### EXERCISE REQUIREMENTS:
Search the data below for the string "خصوص". Extract every line that contains it.

### STORED DATA:
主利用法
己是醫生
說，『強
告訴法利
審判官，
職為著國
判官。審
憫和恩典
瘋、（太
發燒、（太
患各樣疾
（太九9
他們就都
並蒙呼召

==

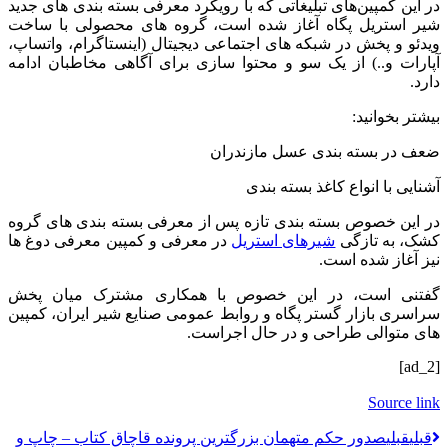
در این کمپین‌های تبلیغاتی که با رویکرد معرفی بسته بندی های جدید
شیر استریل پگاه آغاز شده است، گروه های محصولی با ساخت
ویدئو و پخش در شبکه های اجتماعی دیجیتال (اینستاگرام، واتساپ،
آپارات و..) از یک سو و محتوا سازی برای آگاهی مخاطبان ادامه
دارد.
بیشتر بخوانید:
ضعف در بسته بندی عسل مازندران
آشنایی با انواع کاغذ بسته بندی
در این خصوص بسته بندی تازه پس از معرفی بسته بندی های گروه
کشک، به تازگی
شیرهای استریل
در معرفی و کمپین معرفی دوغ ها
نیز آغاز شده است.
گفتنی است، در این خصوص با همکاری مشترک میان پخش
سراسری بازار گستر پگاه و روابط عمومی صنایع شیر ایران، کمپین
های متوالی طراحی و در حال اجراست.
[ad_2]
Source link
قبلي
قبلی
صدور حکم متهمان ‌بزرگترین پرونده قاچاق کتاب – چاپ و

### ANSWER TO THIS TASK:
در این خصوص بسته بندی تازه پس از معرفی بسته بندی های گروه
گفتنی است، در این خصوص با همکاری مشترک میان پخش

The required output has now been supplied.